Physical processes involving changes in states of matter result in heat transfer. For example, ice melting and water freezing are two different physical processes involving changes in the state of water between solid and liquid. Both processes involve changes in temperature. When ice melts, it does so because it has been exposed to heat in some fashion. In most cases, this is simply due to the ice being placed in an environment with a greater temperature than that of the ice, such as a glass of soda. Heat is transferred from the soda into the ice, causing the temperature of the ice to rise and the ice to change from a solid to a liquid. In other words, ice has absorbed heat from the soda. Scientists refer to a process in which heat is absorbed as being endothermic. Therefore, an endothermic process is one that absorbs heat from its surroundings.

The opposite of an endothermic process is an exothermic process. As the term exothermic suggests, heat exits or is released from the process. The freezing of water is an exothermic process. When a sample of water is placed into an environment that is colder than the water (a freezer, for example), heat will be transferred from the water to its environment. Again, this is because heat is transferred from areas of higher kinetic energy (the water) to areas of lower kinetic energy (the freezer). In other words, heat is released by the water to its surroundings. Thus, exothermic processes are those processes that release heat.

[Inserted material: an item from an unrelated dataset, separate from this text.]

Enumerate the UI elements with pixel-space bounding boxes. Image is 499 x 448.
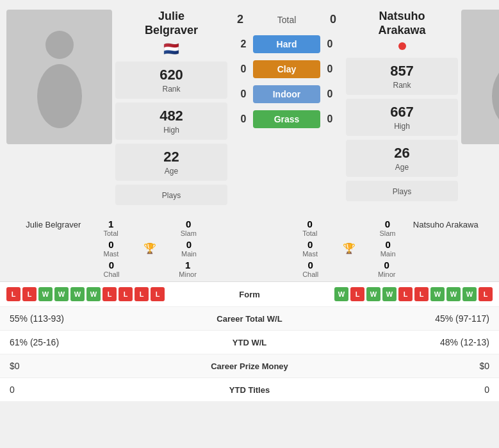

Heat and Chemical Reactions

Heat transfer is not limited to changes in states of matter. Chemicals can react with other chemicals to form new substances. The formation of new substances is a chemical process because there is a change in the chemical composition of the substances involved. As with physical processes, chemical processes (reactions) can be either endothermic or exothermic. Each substance in a reaction has a specific amount of kinetic energy, based on its chemical composition and the amount of substance available for reaction.

A chemical reaction that releases heat to its surroundings is an exothermic reaction. A chemical reaction that absorbs heat from its surroundings is an endothermic reaction. In general, endothermic processes or reactions are signaled by a decrease in temperature, and exothermic reactions or processes are signaled by an increase in temperature. 

Temperature change is one of the most common signs of a chemical reaction. When determining if the change in temperature indicates the occurrence of a chemical reaction, scientists also look for additional signs of chemical change as proof that a chemical reaction occurred. Other signs of chemical change include an unexpected color change, a change in pH, a change in electrical conductivity, a change in physical or chemical properties, a change in melting or boiling point, a change in volume, formation of a precipitate, production of a gas and a change in odor. In the caramelization example, an unexpected color change also occurred.

In Investigation Three, students will observe two chemical reactions for heat transfer. Students will first soak steel wool in vinegar, and observe the increase in temperature that occurs as the steel begins to rust. The increase in temperature is accompanied by an unexpected color change, indicating that the temperature increase is due to a chemical reaction. This reaction is exothermic. Students will then observe a decrease in temperature resulting from the addition of baking soda to vinegar. The decrease in temperature is accompanied by the production of a gas (seen as bubble formation) that indicates that the temperature decrease is due to a chemical reaction. This reaction is endothermic.